Ideal on a set

Last updated October 08, 2025

In mathematics, an ideal on a set is a family of subsets which is closed under subsets and finite unions. Informally, sets which belong to the ideal are considered "small" or "negligible".

The concept is generalized both by ideals on a partially ordered set (an ideal on a set $X$ is an ideal on the powerset ${\mathcal {P}}(X)$ partially ordered by inclusion), and by ideals on rings (an ideal on $X$ is an ideal on the Boolean ring ${\mathcal {P}}(X)$ ).

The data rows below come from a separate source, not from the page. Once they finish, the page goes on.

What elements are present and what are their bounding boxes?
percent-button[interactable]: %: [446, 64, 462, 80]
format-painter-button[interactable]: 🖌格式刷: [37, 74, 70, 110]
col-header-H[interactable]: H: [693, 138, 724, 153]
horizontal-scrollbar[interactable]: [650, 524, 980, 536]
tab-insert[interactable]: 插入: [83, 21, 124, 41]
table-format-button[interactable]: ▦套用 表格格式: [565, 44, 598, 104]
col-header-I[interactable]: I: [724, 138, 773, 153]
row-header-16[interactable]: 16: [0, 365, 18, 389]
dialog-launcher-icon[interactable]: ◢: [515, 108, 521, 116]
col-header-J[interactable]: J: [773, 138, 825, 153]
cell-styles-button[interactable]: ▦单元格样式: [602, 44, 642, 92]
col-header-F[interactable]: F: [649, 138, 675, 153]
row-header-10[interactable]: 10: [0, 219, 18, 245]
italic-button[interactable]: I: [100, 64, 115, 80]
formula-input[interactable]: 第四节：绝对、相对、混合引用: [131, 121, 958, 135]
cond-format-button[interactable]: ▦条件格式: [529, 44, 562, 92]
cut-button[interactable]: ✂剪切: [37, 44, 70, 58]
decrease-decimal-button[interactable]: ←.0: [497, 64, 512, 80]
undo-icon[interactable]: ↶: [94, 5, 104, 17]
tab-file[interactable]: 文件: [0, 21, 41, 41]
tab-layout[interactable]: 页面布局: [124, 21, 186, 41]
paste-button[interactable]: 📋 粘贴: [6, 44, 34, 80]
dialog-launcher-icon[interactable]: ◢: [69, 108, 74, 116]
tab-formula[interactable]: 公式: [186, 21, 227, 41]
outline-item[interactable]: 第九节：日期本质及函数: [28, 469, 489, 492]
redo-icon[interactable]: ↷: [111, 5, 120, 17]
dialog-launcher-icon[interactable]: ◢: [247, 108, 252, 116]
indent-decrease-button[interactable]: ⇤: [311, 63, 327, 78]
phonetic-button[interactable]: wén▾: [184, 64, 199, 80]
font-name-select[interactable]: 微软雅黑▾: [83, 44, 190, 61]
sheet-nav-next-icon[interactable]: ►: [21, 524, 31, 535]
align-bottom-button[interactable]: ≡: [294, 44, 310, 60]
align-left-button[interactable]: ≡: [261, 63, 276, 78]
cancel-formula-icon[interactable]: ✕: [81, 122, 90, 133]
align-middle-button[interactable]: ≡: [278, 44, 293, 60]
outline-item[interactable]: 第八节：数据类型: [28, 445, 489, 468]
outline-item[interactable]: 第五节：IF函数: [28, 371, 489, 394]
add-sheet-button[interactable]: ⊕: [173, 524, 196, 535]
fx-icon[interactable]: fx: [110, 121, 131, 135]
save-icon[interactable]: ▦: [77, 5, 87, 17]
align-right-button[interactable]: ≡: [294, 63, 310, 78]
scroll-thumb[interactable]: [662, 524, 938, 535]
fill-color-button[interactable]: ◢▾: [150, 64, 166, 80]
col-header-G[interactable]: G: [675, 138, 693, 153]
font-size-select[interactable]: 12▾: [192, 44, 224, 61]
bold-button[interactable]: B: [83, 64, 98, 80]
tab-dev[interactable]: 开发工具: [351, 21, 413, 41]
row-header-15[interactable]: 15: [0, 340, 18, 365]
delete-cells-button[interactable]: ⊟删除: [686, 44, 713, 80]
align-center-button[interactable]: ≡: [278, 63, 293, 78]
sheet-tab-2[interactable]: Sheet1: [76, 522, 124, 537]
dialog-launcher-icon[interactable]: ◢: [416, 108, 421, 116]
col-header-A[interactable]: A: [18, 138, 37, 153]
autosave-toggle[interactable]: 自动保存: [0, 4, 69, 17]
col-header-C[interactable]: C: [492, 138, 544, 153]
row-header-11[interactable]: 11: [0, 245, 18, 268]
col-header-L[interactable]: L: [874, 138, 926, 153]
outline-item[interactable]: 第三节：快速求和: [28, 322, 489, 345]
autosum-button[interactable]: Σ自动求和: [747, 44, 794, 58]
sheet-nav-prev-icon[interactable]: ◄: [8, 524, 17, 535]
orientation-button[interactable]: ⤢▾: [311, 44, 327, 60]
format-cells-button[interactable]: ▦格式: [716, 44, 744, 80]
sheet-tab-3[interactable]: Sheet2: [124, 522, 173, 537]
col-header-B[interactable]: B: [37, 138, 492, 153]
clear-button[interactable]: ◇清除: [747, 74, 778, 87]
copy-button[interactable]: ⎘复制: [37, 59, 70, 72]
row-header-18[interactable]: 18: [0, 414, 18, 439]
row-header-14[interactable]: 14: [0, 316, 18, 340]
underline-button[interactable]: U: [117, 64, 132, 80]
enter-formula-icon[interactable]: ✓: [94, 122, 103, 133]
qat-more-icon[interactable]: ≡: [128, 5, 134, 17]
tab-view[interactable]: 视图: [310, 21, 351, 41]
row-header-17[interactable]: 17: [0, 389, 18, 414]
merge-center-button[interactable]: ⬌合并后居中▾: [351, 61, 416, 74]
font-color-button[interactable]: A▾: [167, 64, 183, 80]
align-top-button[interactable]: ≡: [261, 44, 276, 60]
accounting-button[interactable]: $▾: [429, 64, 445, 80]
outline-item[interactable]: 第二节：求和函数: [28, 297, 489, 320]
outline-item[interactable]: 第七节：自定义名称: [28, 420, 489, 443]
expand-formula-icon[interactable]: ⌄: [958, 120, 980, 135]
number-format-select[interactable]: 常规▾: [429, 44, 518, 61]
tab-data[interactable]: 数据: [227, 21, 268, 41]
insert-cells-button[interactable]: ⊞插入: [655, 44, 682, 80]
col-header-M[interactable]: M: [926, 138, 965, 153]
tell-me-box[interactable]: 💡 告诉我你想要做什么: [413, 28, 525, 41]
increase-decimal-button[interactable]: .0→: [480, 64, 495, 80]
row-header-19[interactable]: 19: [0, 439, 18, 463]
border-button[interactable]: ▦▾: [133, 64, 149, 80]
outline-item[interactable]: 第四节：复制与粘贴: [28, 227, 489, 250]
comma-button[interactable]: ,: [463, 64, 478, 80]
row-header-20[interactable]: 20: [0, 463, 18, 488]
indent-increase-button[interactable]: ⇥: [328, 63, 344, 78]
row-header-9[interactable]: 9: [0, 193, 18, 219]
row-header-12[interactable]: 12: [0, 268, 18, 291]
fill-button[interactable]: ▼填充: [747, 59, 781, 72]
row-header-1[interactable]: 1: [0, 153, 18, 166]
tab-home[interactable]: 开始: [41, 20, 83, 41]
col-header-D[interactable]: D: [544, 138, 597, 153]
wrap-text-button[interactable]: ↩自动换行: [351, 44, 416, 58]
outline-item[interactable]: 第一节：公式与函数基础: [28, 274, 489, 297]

The notion dual to ideals is filters.

Definition

Given a set $X$ , an ideal ${\mathcal {I}}$ on $X$ is a set of subsets of $X$ such that:

${\mathcal {I}}$ is downwards-closed: If $A,B\subseteq X$ are such that $A\in {\mathcal {I}}$ and $B\subseteq A$ then $B\in {\mathcal {I}}$ ,
${\mathcal {I}}$ is closed under finite unions: $\varnothing \in I$ ,^[a] and if $A\in {\mathcal {I}}$ and $B\in {\mathcal {I}}$ then $A\cup B\in {\mathcal {I}}$ .

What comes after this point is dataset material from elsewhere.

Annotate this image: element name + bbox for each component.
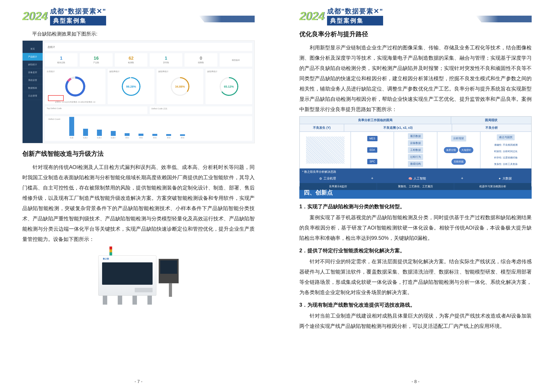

A proper ideal is an ideal which is proper as a subset of the powerset ${\mathcal {P}}(X)$ (i.e., the only improper ideal is ${\mathcal {P}}(X)$ , consisting of all possible subsets). By downwards-closure, an ideal is proper if and only if it does not contain $X$ . Some authors adopt the convention that an ideal must be proper by definition.

Terminology

An element of an ideal $I$ is said to be $I$ -null or $I$ -negligible, or simply null or negligible if the ideal $I$ is understood from context. If $I$ is an ideal on $X,$ then a subset of $X$ is said to be $I$ -positive (or just positive) if it is not an element of $I.$ The collection of all $I$ -positive subsets of $X$ is denoted $I^{+}.$

If $I$ is a proper ideal on $X$ and for every $A\subseteq X$ either $A\in I$ or $X\setminus A\in I,$ then $I$ is a prime ideal.

Examples of ideals

General examples

For any set $X$ and any arbitrarily chosen subset $B\subseteq X,$ the subsets of $B$ form an ideal on $X.$ For finite $X,$ all ideals are of this form.
The finite subsets of any set $X$ form an ideal on $X.$
For any measure space, subsets of sets of measure zero.
For any measure space, sets of finite measure. This encompasses finite subsets (using counting measure) and small sets below.
A bornology on a set $X$ is an ideal that covers $X.$
A non-empty family ${\mathcal {B}}$ of subsets of $X$ is a proper ideal on $X$ if and only if its dual in $X,$ which is denoted and defined by $X\setminus {\mathcal {B}}:=\{X\setminus B:B\in {\mathcal {B}}\},$ is a proper filter on $X$ (a filter is proper if it is not equal to $\wp (X)$ ). The dual of the power set $\wp (X)$ is itself; that is, $X\setminus \wp (X)=\wp (X).$ Thus a non-empty family ${\mathcal {B}}\subseteq \wp (X)$ is an ideal on $X$ if and only if its dual $X\setminus {\mathcal {B}}$ is a dual ideal on $X$ (which by definition is either the power set $\wp (X)$ or else a proper filter on $X$ ).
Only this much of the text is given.